Interview with Diana Marincu
Romania at the 56th edition of the International Art Exhibition – la Biennale di Venezia.
Author: Gabriela Mateescu
Published on: 31.03.2015
Gabriela Mateescu: Congratulation on the selection of your project. We can say that this year Romania covers all the media. Can you please elaborate the subject of the exhibition Inventing the truth. On Fiction and Reality?
Diana Marincu : Thank you, I appreciate your interest in the exhibition and I hope we will see you at the opening, on the 8th of May.

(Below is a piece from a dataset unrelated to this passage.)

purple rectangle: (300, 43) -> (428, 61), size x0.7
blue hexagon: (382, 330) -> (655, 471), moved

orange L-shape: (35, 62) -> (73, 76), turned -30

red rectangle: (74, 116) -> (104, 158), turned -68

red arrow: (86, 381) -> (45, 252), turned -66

The starting point of this exhibition was the interest I have noticed along the years in a new way of approaching the archive, as a flexible and unpredictable concept in contemporary Romanian art, and the use of history through the insertion of fiction in the process of interpretation. Of course, fiction, as an instrument for understanding the past, is not only a way of turning true facts into invented stories, it is not a lie. It is rather a convention standing for the need to see the invisible story, the anonymous and personal narrative, the “repressed other of historical discourse”, in the words of Michel de Certeau. This insertion of fiction in the “official” narrative I think opens up a new way of imagining possibilities and outcomes not only the past, but for the future as well. The second conceptual path that the visitors can take in the exhibition is the use of fiction in the everyday life relationship we build with the objects around us – the concepts used by Alex Mirutziu were very helpful in clarifying this – „bureaucratic objects” and „ontological design”. Our interaction with the silent objects is very relevant to the way we construct our identity and our physical development according to this relation. Alex’s research focuses a lot on an object-oriented philosophy and turns to the invisible effect that bodies in space have on each other – be they humans or objects. In the end, this exhibition should function as a relevant space in which we question both ourselves and the history of others – anonymous people, unknown objects, foreign places etc.

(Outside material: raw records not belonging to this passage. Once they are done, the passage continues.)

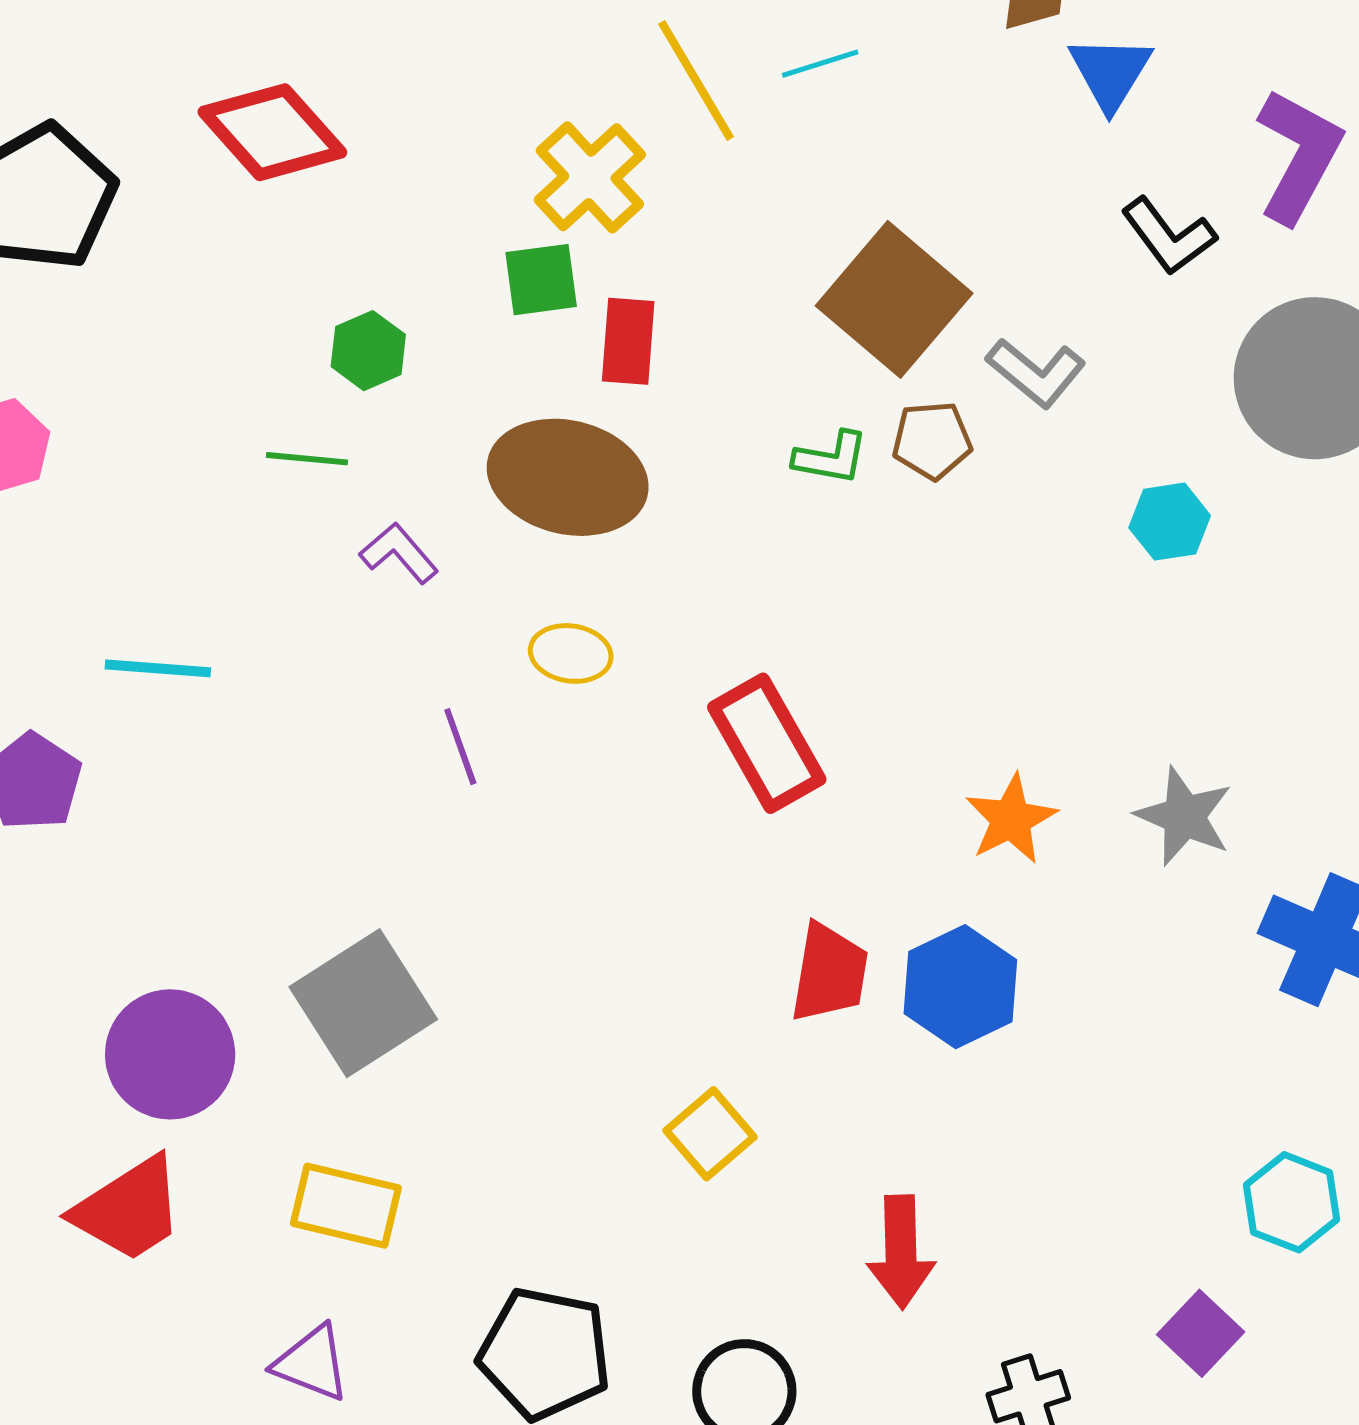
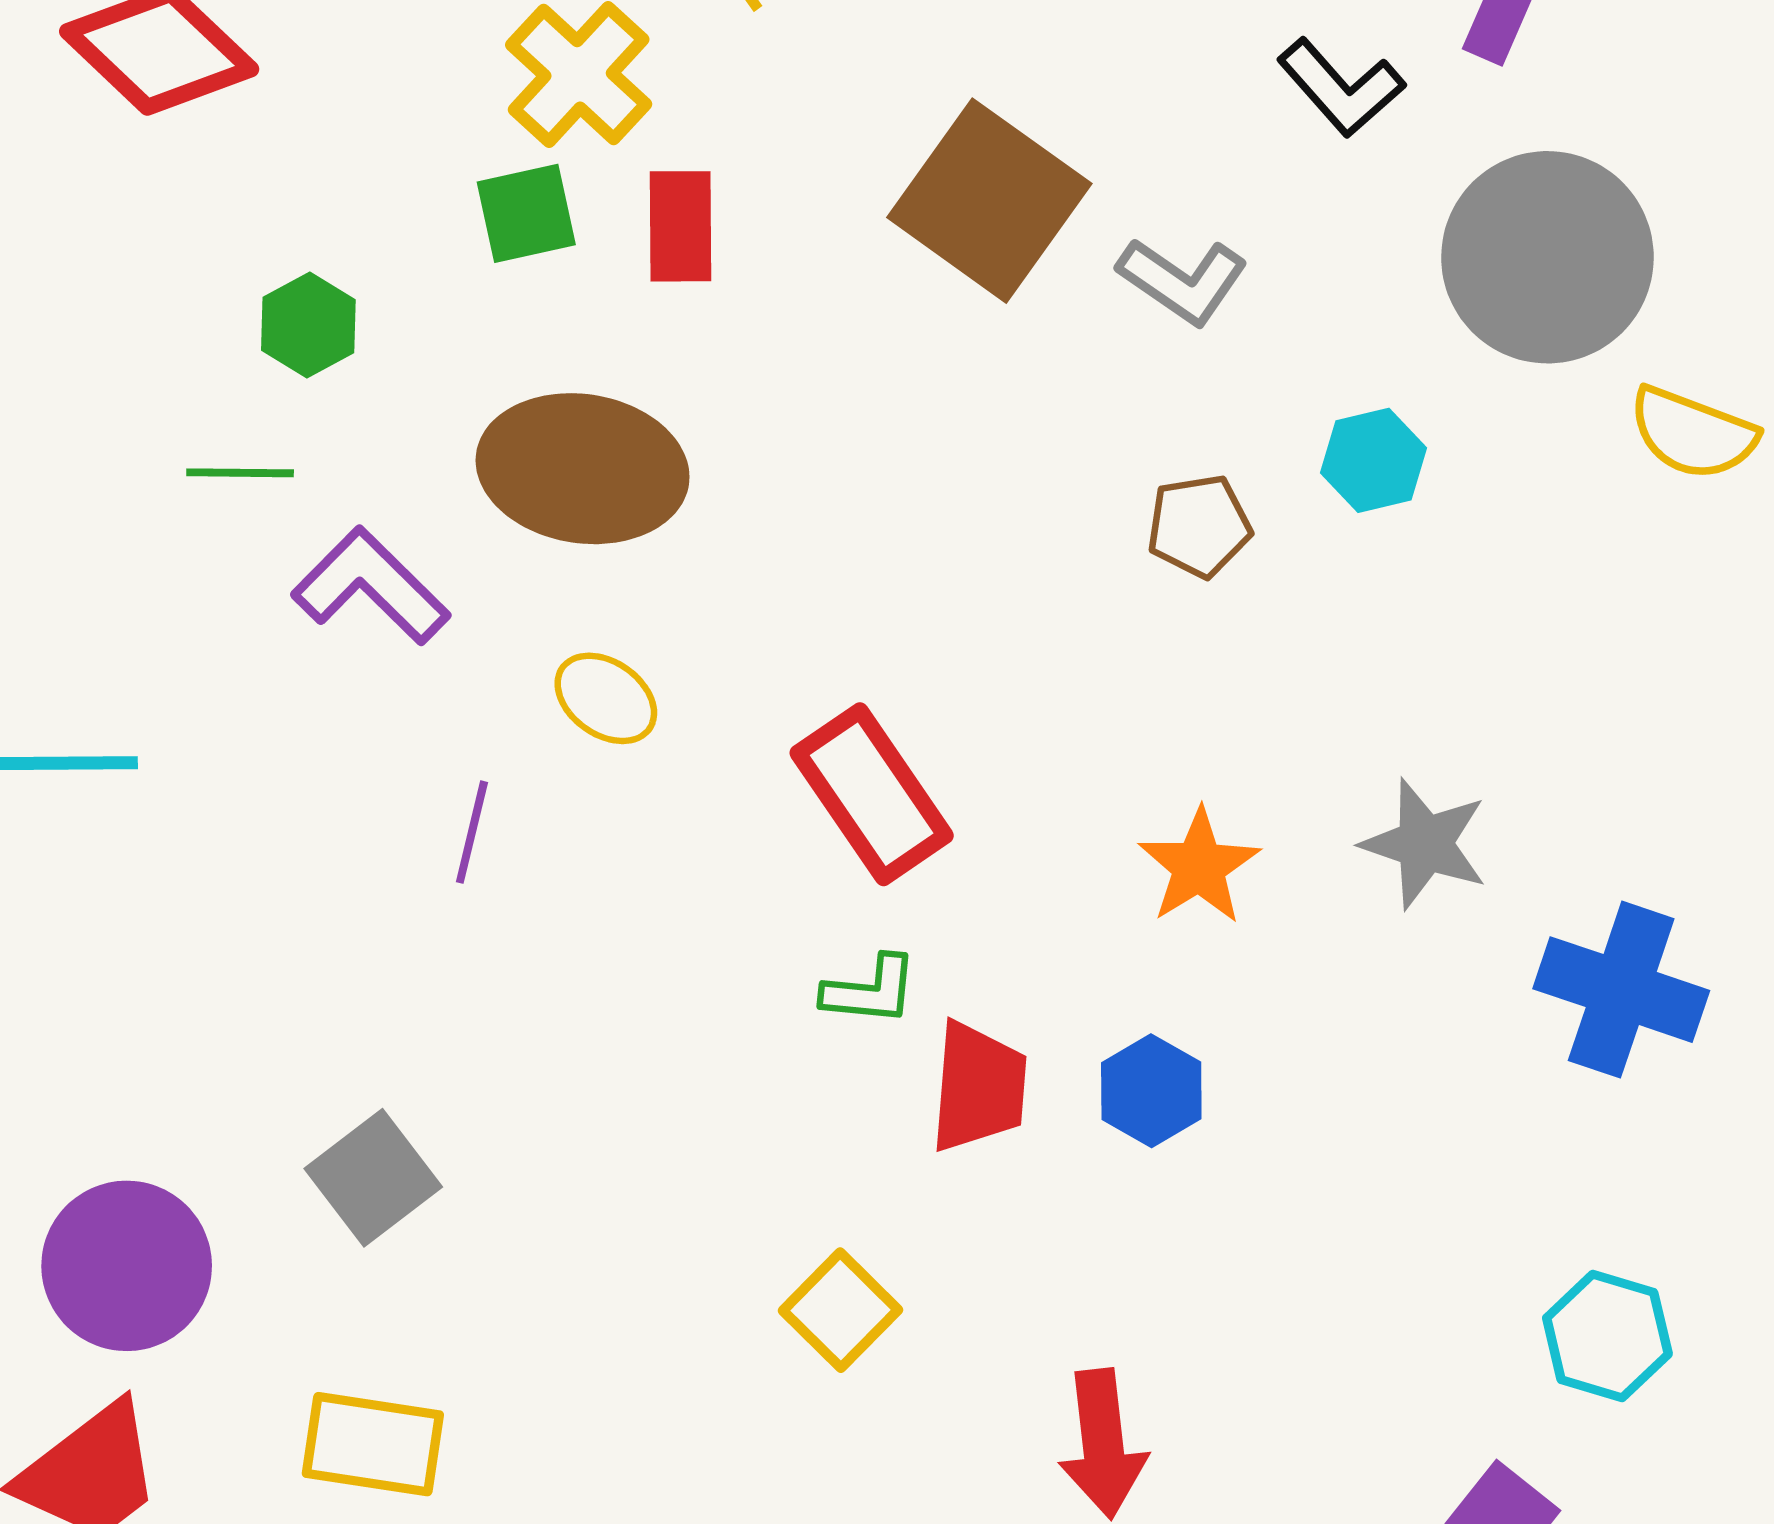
red rectangle: (628, 341) -> (681, 226), moved
brown pentagon: (932, 440) -> (1199, 526), moved
green L-shape: (831, 458) -> (870, 991), moved
purple L-shape: (399, 553) -> (371, 586), size x1.5
yellow ellipse: (571, 653) -> (606, 698), turned 32
purple line: (460, 747) -> (472, 832), turned 38
blue hexagon: (960, 987) -> (1151, 1091), size x0.7
gray square: (363, 1003) -> (373, 1178), size x0.7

GM: How did you select the artists? I know you`ve worked with some of them from as far as the exhibition Pasaj at The National Museum of Contemporary Art – Anexa, third floor
DM: I have previously worked with all of them in different ways. It is true that with Michele Bressan, Lea Rasovszky and Larisa Sitar I had a recent collaboration in the form of the exhibition we did in May 2014, Pasaj (exhibition produced by Ephemair Association and opened on The White Night of the Galleries); but with the others I also had a professional relation derived from the fact that I wrote about their works and exhibitions. Whenever I write about an artist I try to meet him/her, get to know them more, understand their way of thinking and acting. I believe in this role of an involved art critic, not in a distanced one who analyzes what is out there in the exhibition without connecting what is seen with what is behind it, as part of the process of artistic creation or research.
The selection for this exhibition, Inventing the Truth. On Fiction and Reality, came naturally, having in mind the works I already knew from these six artists, works not yet made but about which I had already a clear idea (or about which I had conversations with the artists). I gave carte blanche to two of the artists, Lea Rasovszky and Alex Mirutziu. I always enjoy working in different ways according to the practice of each artist. I invited all of them to make proposals, to talk about their projects and I also left a bit of room for surprise.
GM: Can you tell me more about each of the individual works of the artists and how they connect to each other?
DM: The two main approaches of the theme in this exhibition can be summarized as follows: one of the conceptual lines of thought relates to a nonchalant and informal understanding of history, a hidden story than can be reformulated according to the intrusion of fiction in the process of interpretation. Fiction can be seen as a disturbing noise or as a prop that one can use to fill in the blanks. On the other hand, fiction is also an everyday instrument used to explore options for the reality in which we live in or the limited possibilities we are confronted with. But in this case fiction is not day dreaming, but rather a technique of grasping what is not so obviously delivered to us by reality. It is a way of relating to our everyday life in a poetic way, it makes you see the invisible…
The three artists I have developed the first research path, regarding historical narratives, are Carmen Dobre-Hametner, Ștefan Sava, and Larisa Sitar. Carmen’s photographic project is a very consistent research focused on many issues relating to reenactment as a strategy for understanding history and for bringing past facts in the proximity of the now, the present life. She discovered a very interesting site called The Soviet Bunker, in Vilnius, Lithuania, where tourists come to experience the trauma of communism.